Modern approaches with advanced technology can automate and expand the extent and resolution of biodiversity monitoring. We present the development of an innovative system for automated wildlife monitoring in a coastal Natura 2000 nature reserve of the Netherlands with 65 wireless 4G wildlife cameras which are deployed autonomously in the field with 12 V/2A solar panels, i.e. without the need to replace batteries or manually retrieve SD cards. The cameras transmit images automatically (through a mobile network) to a sensor portal, which contains a PostgreSQL database and functionalities for automated task scheduling and data management, allowing scientists and site managers via a web interface to view images and remotely monitor sensor performance (e.g. number of uploaded files, battery status and SD card storage of cameras).

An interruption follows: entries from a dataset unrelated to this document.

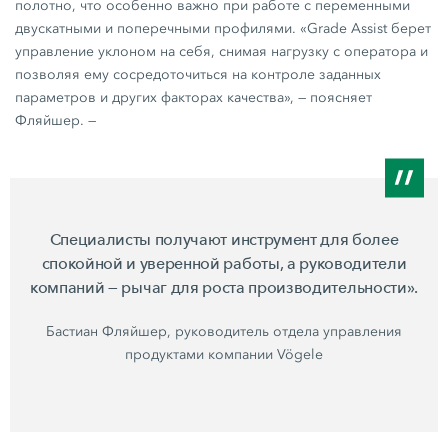
полотно, что особенно важно при работе с переменными
двускатными и поперечными профилями. «Grade Assist берет
управление уклоном на себя, снимая нагрузку с оператора и
позволяя ему сосредоточиться на контроле заданных
параметров и других факторах качества», — поясняет
Фляйшер. —
Специалисты получают инструмент для более
спокойной и уверенной работы, а руководители
компаний — рычаг для роста производительности».
Бастиан Фляйшер, руководитель отдела управления
продуктами компании Vögele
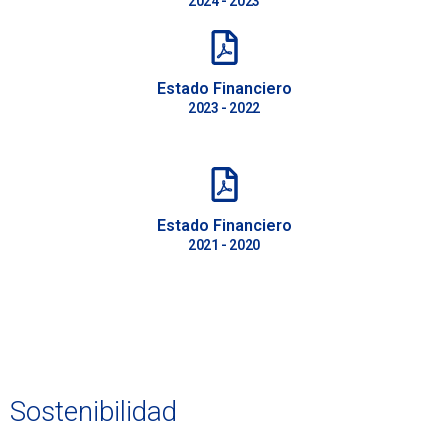
2024 - 2023
Estado Financiero
2023 - 2022
Estado Financiero
2021 - 2020
Sostenibilidad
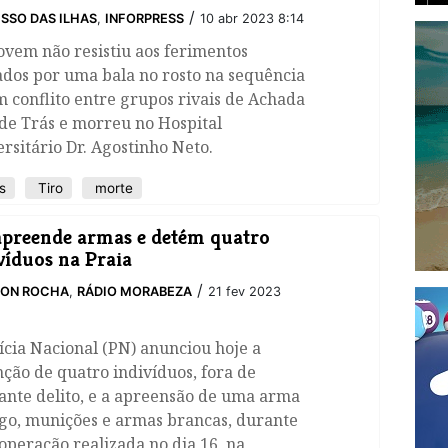
/
SSO DAS ILHAS
,
INFORPRESS
10 abr 2023 8:14
vem não resistiu aos ferimentos
dos por uma bala no rosto na sequência
 conflito entre grupos rivais de Achada
de Trás e morreu no Hospital
rsitário Dr. Agostinho Neto.
s
Tiro
morte
apreende armas e detém quatro
víduos na Praia
/
SON ROCHA
,
RÁDIO MORABEZA
21 fev 2023
ícia Nacional (PN) anunciou hoje a
ção de quatro indivíduos, fora de
ante delito, e a apreensão de uma arma
ogo, munições e armas brancas, durante
peração realizada no dia 16, na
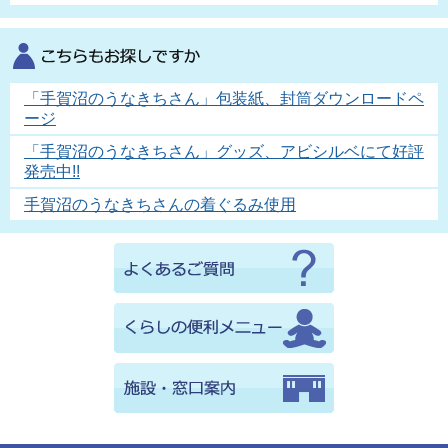
「手賀沼のうなきちさん」包装紙、封筒ダウンロードペ
ージ
「手賀沼のうなきちさん」グッズ、アビシルベにて好評
発売中!!
手賀沼のうなきちさんの着ぐるみ使用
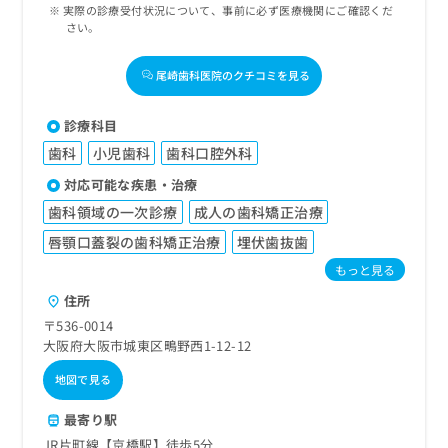
実際の診療受付状況について、事前に必ず医療機関にご確認くだ
さい。
尾崎歯科医院のクチコミを見る
診療科目
歯科
小児歯科
歯科口腔外科
対応可能な疾患・治療
歯科領域の一次診療
成人の歯科矯正治療
唇顎口蓋裂の歯科矯正治療
埋伏歯抜歯
もっと見る
住所
〒536-0014
大阪府大阪市城東区鴫野西1-12-12
地図で見る
最寄り駅
JR片町線【京橋駅】徒歩5分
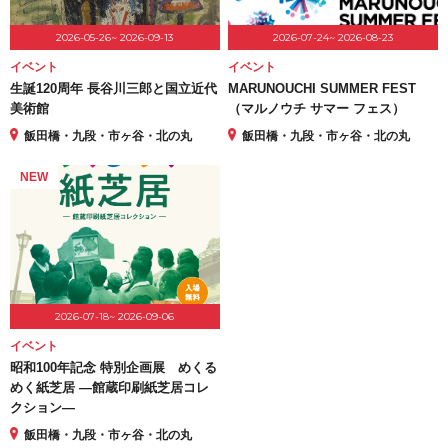
2026-05-26~ 2026-09-13
2026-07-24~ 2026-08-23
イベント
イベント
生誕120周年 長谷川三郎と国立近代
MARUNOUCHI SUMMER FEST
美術館
（マルノウチ サマー フェス）
飯田橋・九段・市ヶ谷・北の丸
飯田橋・九段・市ヶ谷・北の丸
NEW
2026-07-18~ 2026-09-06
イベント
昭和100年記念 特別企画展 めくる
めく紙芝居 ―館蔵印刷紙芝居コレ
クション―
飯田橋・九段・市ヶ谷・北の丸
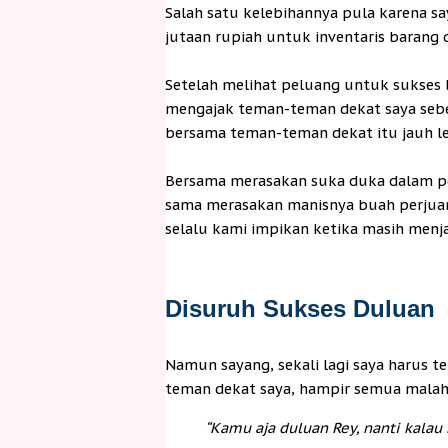
Salah satu kelebihannya pula karena sa
jutaan rupiah untuk inventaris barang
Setelah melihat peluang untuk sukses l
mengajak teman-teman dekat saya sebe
bersama teman-teman dekat itu jauh l
Bersama merasakan suka duka dalam pe
sama merasakan manisnya buah perjuan
selalu kami impikan ketika masih menj
Disuruh Sukses Duluan
Namun sayang, sekali lagi saya harus 
teman dekat saya, hampir semua malah
“Kamu aja duluan Rey, nanti kalau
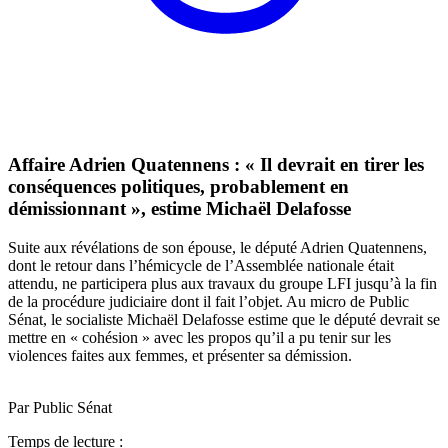
Affaire Adrien Quatennens : « Il devrait en tirer les
conséquences politiques, probablement en
démissionnant », estime Michaël Delafosse
Suite aux révélations de son épouse, le député Adrien Quatennens,
dont le retour dans l’hémicycle de l’Assemblée nationale était
attendu, ne participera plus aux travaux du groupe LFI jusqu’à la fin
de la procédure judiciaire dont il fait l’objet. Au micro de Public
Sénat, le socialiste Michaël Delafosse estime que le député devrait se
mettre en « cohésion » avec les propos qu’il a pu tenir sur les
violences faites aux femmes, et présenter sa démission.
Par Public Sénat
Temps de lecture :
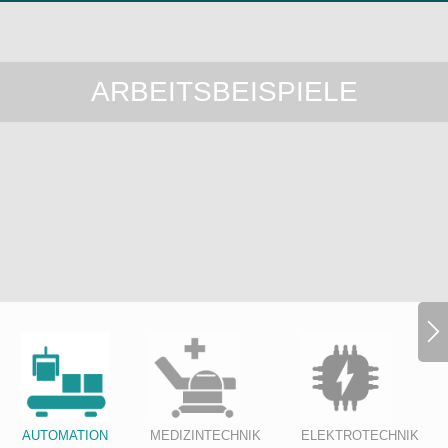
ARBEITSBEISPIELE
AUTOMATION
MEDIZINTECHNIK
ELEKTROTECHNIK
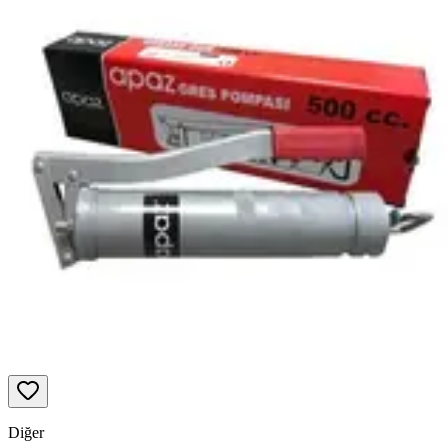
Diğer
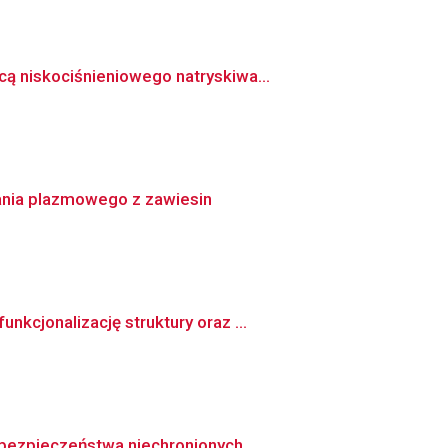
ą niskociśnieniowego natryskiwa...
nia plazmowego z zawiesin
kcjonalizację struktury oraz ...
bezpieczeństwa niechronionych ...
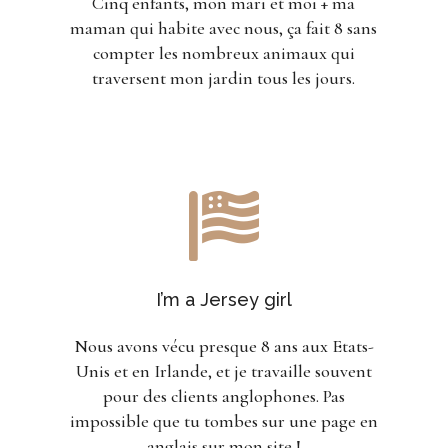
Cinq enfants, mon mari et moi + ma
maman qui habite avec nous, ça fait 8 sans
compter les nombreux animaux qui
traversent mon jardin tous les jours.

I’m a Jersey girl
Nous avons vécu presque 8 ans aux Etats-
Unis et en Irlande, et je travaille souvent
pour des clients anglophones. Pas
impossible que tu tombes sur une page en
anglais sur mon site !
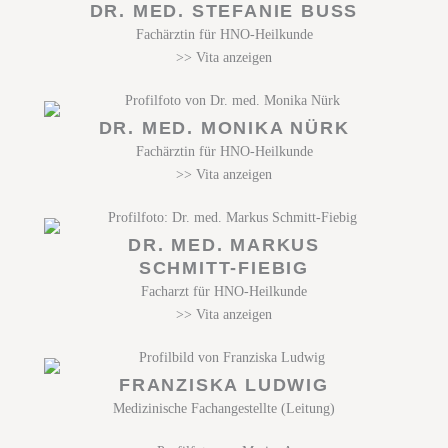
DR. MED. STEFANIE BUSS
Fachärztin für HNO-Heilkunde
>> Vita anzeigen
DR. MED. MONIKA NÜRK
Fachärztin für HNO-Heilkunde
>> Vita anzeigen
DR. MED. MARKUS
SCHMITT-FIEBIG
Facharzt für HNO-Heilkunde
>> Vita anzeigen
FRANZISKA LUDWIG
Medizinische Fachangestellte (Leitung)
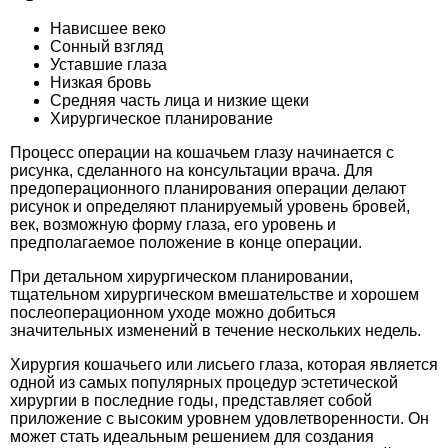
Нависшее веко
Сонный взгляд
Уставшие глаза
Низкая бровь
Средняя часть лица и низкие щеки
Хирургическое планирование
Процесс операции на кошачьем глазу начинается с
рисунка, сделанного на консультации врача. Для
предоперационного планирования операции делают
рисунок и определяют планируемый уровень бровей,
век, возможную форму глаза, его уровень и
предполагаемое положение в конце операции.
При детальном хирургическом планировании,
тщательном хирургическом вмешательстве и хорошем
послеоперационном уходе можно добиться
значительных изменений в течение нескольких недель.
Хирургия кошачьего или лисьего глаза, которая является
одной из самых популярных процедур эстетической
хирургии в последние годы, представляет собой
приложение с высоким уровнем удовлетворенности. Он
может стать идеальным решением для создания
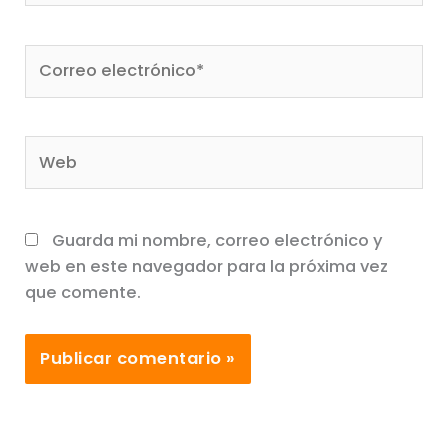
Correo
electrónico*
Web
Guarda mi nombre, correo electrónico y
web en este navegador para la próxima vez
que comente.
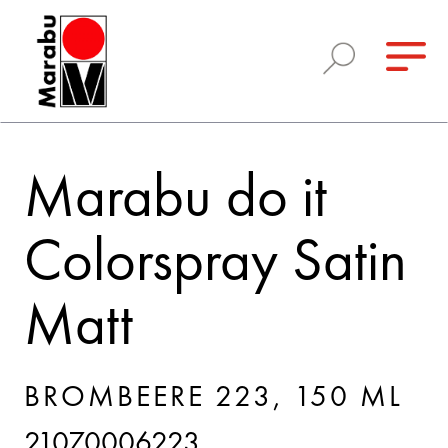
Marabu do it
Colorspray Satin
Matt
BROMBEERE 223, 150 ML
21070006223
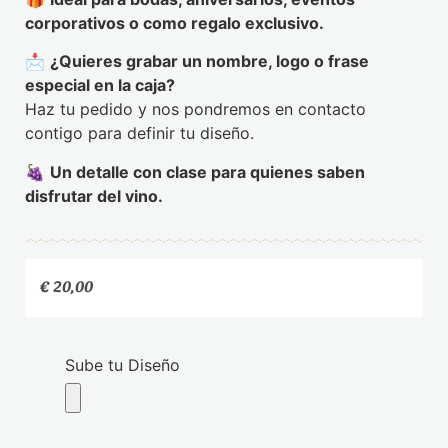
corporativos o como regalo exclusivo.
📩
¿Quieres grabar un nombre, logo o frase
especial en la caja?
Haz tu pedido y nos pondremos en contacto
contigo para definir tu diseño.
🍇
Un detalle con clase para quienes saben
disfrutar del vino.
€
20,00
Sube tu Diseño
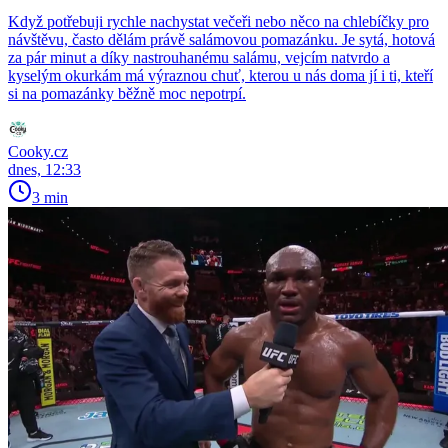
Když potřebuji rychle nachystat večeři nebo něco na chlebíčky pro
návštěvu, často dělám právě salámovou pomazánku. Je sytá, hotová
za pár minut a díky nastrouhanému salámu, vejcím natvrdo a
kyselým okurkám má výraznou chuť, kterou u nás doma jí i ti, kteří
si na pomazánky běžně moc nepotrpí.
Cooky.cz
dnes, 12:33
3 min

The camera trap sampling design combines a grid-based sampling stratified by major habitats with the camera placement along a traditional monitoring route, and with an experimental set-up inside and outside large herbivore exclosures. This provides opportunities for studying the distribution, habitat use, activity, phenology, population structure and community composition of wildlife species and allows comparison of traditional with novel monitoring approaches. Images are transferred via application programming interfaces to external services for automated species identification and long-term data storage. A deep learning model for species identification was tested and showed promising results for identifying focal species. Furthermore, a detailed cost analysis revealed that establishment costs of the automated system are higher but the annual operating costs much lower than those for traditional camera trapping, resulting in the automated system being >40 % more cost-efficient. The developed end-to-end data pipeline demonstrates that continuous monitoring with automated wildlife camera networks is feasible and cost-efficient, with multiple benefits for extending the current monitoring methods. The system can be applied in open habitats of other nature reserves with mobile network coverage.